1. Jalan Bones - M56 Kolyma 
Proyek lain yang paling mematikan adalah  dari Rusia, jalan raya M56 Kolyma. Jalan yang menghubungkan Magadan dan Ykutsky, Nizhny Bestyakh di sisi timur Sungai Lena di Yakutsky. Jalan ini dikenal pula sebagai TRASSA, atau Kolymskaya TRASSA, dan itu dibangun dengan menggunakan tahanan dari kamp kerja Sevvostlag pada tahun 1930 dan kemudian Gulag tahanan selama masa Stalin. Tidak ada kepedulian terhadap keselamatan atau kesehatan pekerja berada di sana, dan ketika orang turun, mereka hanya menguburkan mereka dan terus bergerak. Oleh karena itu, jalan ini sering disebut "Jalan tulang" dan sekarang diperlakukan sebagai peringatan. 

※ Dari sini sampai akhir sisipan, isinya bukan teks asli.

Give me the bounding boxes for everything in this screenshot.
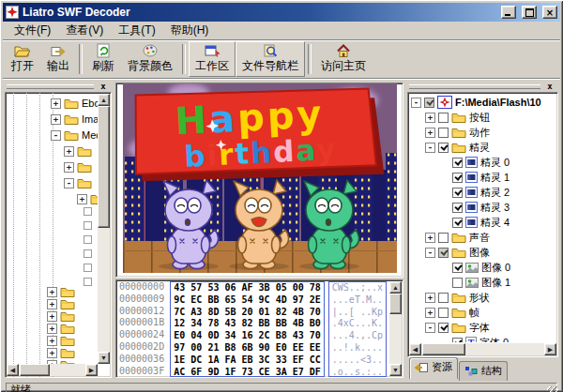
tree-node[interactable]: +形状 bbox=[410, 290, 555, 305]
scroll-down-icon[interactable]: ▼ bbox=[389, 364, 402, 376]
toolbar-refresh-button[interactable]: 刷新 bbox=[85, 41, 121, 77]
minimize-button[interactable] bbox=[501, 6, 516, 19]
resources-tree[interactable]: -F:\Media\Flash\10+按钮+动作-精灵精灵 0精灵 1精灵 2精… bbox=[407, 92, 558, 357]
node-checkbox[interactable] bbox=[438, 113, 449, 123]
tree-node[interactable]: -图像 bbox=[410, 245, 555, 260]
node-checkbox[interactable] bbox=[452, 263, 463, 273]
toolbar-file-nav-button[interactable]: 文件导航栏 bbox=[236, 41, 305, 77]
scrollbar-thumb[interactable] bbox=[20, 364, 50, 376]
tree-node-stub[interactable] bbox=[84, 221, 92, 230]
folder-node[interactable]: +Ebo bbox=[51, 97, 100, 110]
scroll-right-icon[interactable]: ▶ bbox=[85, 364, 98, 376]
folder-node[interactable]: +Ima bbox=[51, 113, 99, 126]
node-checkbox[interactable] bbox=[438, 233, 449, 243]
tree-node[interactable]: 精灵 0 bbox=[410, 155, 555, 170]
preview-canvas[interactable]: Happy birthday bbox=[115, 83, 403, 278]
tree-node-stub[interactable] bbox=[84, 235, 92, 244]
node-checkbox[interactable] bbox=[452, 188, 463, 198]
expand-toggle[interactable]: + bbox=[47, 336, 57, 346]
toolbar-workspace-button[interactable]: 工作区 bbox=[189, 41, 236, 77]
tree-node-stub[interactable] bbox=[84, 249, 92, 258]
expand-toggle[interactable]: + bbox=[64, 146, 74, 157]
tree-node-stub[interactable] bbox=[84, 207, 92, 216]
tree-node-stub[interactable] bbox=[84, 278, 92, 286]
expand-toggle[interactable]: + bbox=[77, 194, 87, 204]
tree-node[interactable]: +帧 bbox=[410, 305, 555, 320]
folder-node[interactable]: + bbox=[64, 160, 92, 173]
toolbar-open-folder-button[interactable]: 打开 bbox=[5, 41, 40, 77]
tree-node[interactable]: 图像 1 bbox=[410, 275, 555, 290]
tree-node[interactable]: -字体 bbox=[410, 320, 555, 335]
expand-toggle[interactable]: + bbox=[425, 113, 435, 123]
menu-item-2[interactable]: 工具(T) bbox=[111, 21, 162, 40]
right-panel-header[interactable]: x bbox=[407, 80, 558, 92]
expand-toggle[interactable]: - bbox=[425, 248, 435, 258]
expand-toggle[interactable]: - bbox=[64, 178, 74, 188]
hex-bytes-column[interactable]: 43 57 53 06 AF 3B 05 00 78 9C EC BB 65 5… bbox=[170, 281, 325, 377]
expand-toggle[interactable]: + bbox=[47, 324, 57, 334]
tree-node[interactable]: 精灵 2 bbox=[410, 185, 555, 200]
drag-gripper[interactable] bbox=[7, 84, 94, 89]
tree-node-stub[interactable] bbox=[84, 264, 92, 272]
tree-node[interactable]: 精灵 4 bbox=[410, 215, 555, 230]
tree-node[interactable]: T字体 0 bbox=[410, 335, 555, 342]
node-checkbox[interactable] bbox=[438, 248, 449, 258]
expand-toggle[interactable]: + bbox=[64, 162, 74, 173]
drag-gripper[interactable] bbox=[409, 84, 540, 89]
hex-viewer[interactable]: 00000000 00000009 00000012 0000001B 0000… bbox=[115, 279, 403, 378]
menu-item-3[interactable]: 帮助(H) bbox=[163, 21, 217, 40]
folder-node[interactable]: + bbox=[47, 322, 75, 335]
toolbar-home-button[interactable]: 访问主页 bbox=[314, 41, 373, 77]
tree-node[interactable]: 精灵 1 bbox=[410, 170, 555, 185]
tree-node[interactable]: +声音 bbox=[410, 230, 555, 245]
expand-toggle[interactable]: + bbox=[47, 311, 57, 322]
node-checkbox[interactable] bbox=[438, 308, 449, 318]
folder-node[interactable]: + bbox=[64, 144, 92, 158]
maximize-button[interactable] bbox=[522, 6, 537, 19]
folder-node[interactable]: + bbox=[47, 346, 75, 359]
scrollbar-thumb[interactable] bbox=[98, 106, 110, 228]
expand-toggle[interactable]: + bbox=[425, 293, 435, 303]
tree-node[interactable]: +动作 bbox=[410, 125, 555, 140]
node-checkbox[interactable] bbox=[438, 323, 449, 333]
expand-toggle[interactable]: - bbox=[425, 143, 435, 153]
tree-node[interactable]: 精灵 3 bbox=[410, 200, 555, 215]
tree-node[interactable]: -精灵 bbox=[410, 140, 555, 155]
scroll-left-icon[interactable]: ◀ bbox=[409, 343, 421, 355]
node-checkbox[interactable] bbox=[438, 293, 449, 303]
expand-toggle[interactable]: - bbox=[425, 323, 435, 333]
folder-node[interactable]: + bbox=[47, 334, 75, 347]
expand-toggle[interactable]: + bbox=[51, 114, 61, 125]
expand-toggle[interactable]: - bbox=[51, 130, 61, 141]
directory-tree[interactable]: +Ebo+Ima-Med++-++++++++▲▼◀▶ bbox=[5, 92, 112, 378]
expand-toggle[interactable]: + bbox=[47, 287, 57, 297]
toolbar-palette-button[interactable]: 背景颜色 bbox=[121, 41, 179, 77]
expand-toggle[interactable]: - bbox=[411, 98, 421, 108]
folder-node[interactable]: -Med bbox=[51, 128, 101, 142]
tree-node[interactable]: 图像 0 bbox=[410, 260, 555, 275]
expand-toggle[interactable]: + bbox=[425, 233, 435, 243]
expand-toggle[interactable]: + bbox=[425, 308, 435, 318]
folder-node[interactable]: + bbox=[47, 285, 75, 298]
toolbar-export-button[interactable]: 输出 bbox=[40, 41, 76, 77]
scroll-right-icon[interactable]: ▶ bbox=[544, 343, 556, 355]
node-checkbox[interactable] bbox=[424, 98, 434, 108]
scrollbar-thumb[interactable] bbox=[422, 343, 465, 355]
scrollbar-thumb[interactable] bbox=[389, 294, 402, 314]
right-panel-close-icon[interactable]: x bbox=[543, 81, 556, 92]
tree-node[interactable]: -F:\Media\Flash\10 bbox=[410, 95, 555, 110]
menu-item-1[interactable]: 查看(V) bbox=[58, 21, 111, 40]
node-checkbox[interactable] bbox=[438, 128, 449, 138]
node-checkbox[interactable] bbox=[452, 203, 463, 213]
tab-structure[interactable]: 结构 bbox=[459, 361, 508, 381]
scroll-up-icon[interactable]: ▲ bbox=[98, 94, 110, 106]
scroll-up-icon[interactable]: ▲ bbox=[389, 281, 402, 294]
left-panel-header[interactable]: x bbox=[5, 80, 112, 92]
folder-node[interactable]: + bbox=[47, 309, 75, 323]
expand-toggle[interactable]: + bbox=[51, 98, 61, 109]
hex-ascii-column[interactable]: CWS..;..x ...eT.M.. |..[ ..Kp .4xC...K. … bbox=[328, 281, 387, 377]
node-checkbox[interactable] bbox=[438, 143, 449, 153]
expand-toggle[interactable]: + bbox=[47, 348, 57, 358]
node-checkbox[interactable] bbox=[452, 218, 463, 228]
close-button[interactable]: × bbox=[542, 6, 557, 19]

Bagaimana dengan dengan di Indonesia Gan?
Pada masa penjajahan Belanda kasus kematian pekerja paksa sangat banyak, tetapi tidak ada dokumen yang menyatakan banyaknya korban tersebut karena status kita adalah negara yang sedang dijajah.
Contoh nya adalah proyek pembangunan jalan Cadas Pangeran yang menghubungkan Kota Bandung dengan Sumedang, diperkirakan korban tewas dalam proyek ini adalah ribuan orang, sebagian besar adalah kasus kecelakaan kerja, dimana para pekerja proyek jalan tersebut jatuh ke jurang, sebab yang lain adalah karena kekerasan & kelaparan.
Semoga di jaman modern ini tidak ada lagi kasus kematian para pekerja proyek dimanapun berada. Selain safety yang lebih canggih, para pekerja juga lebih dihargai.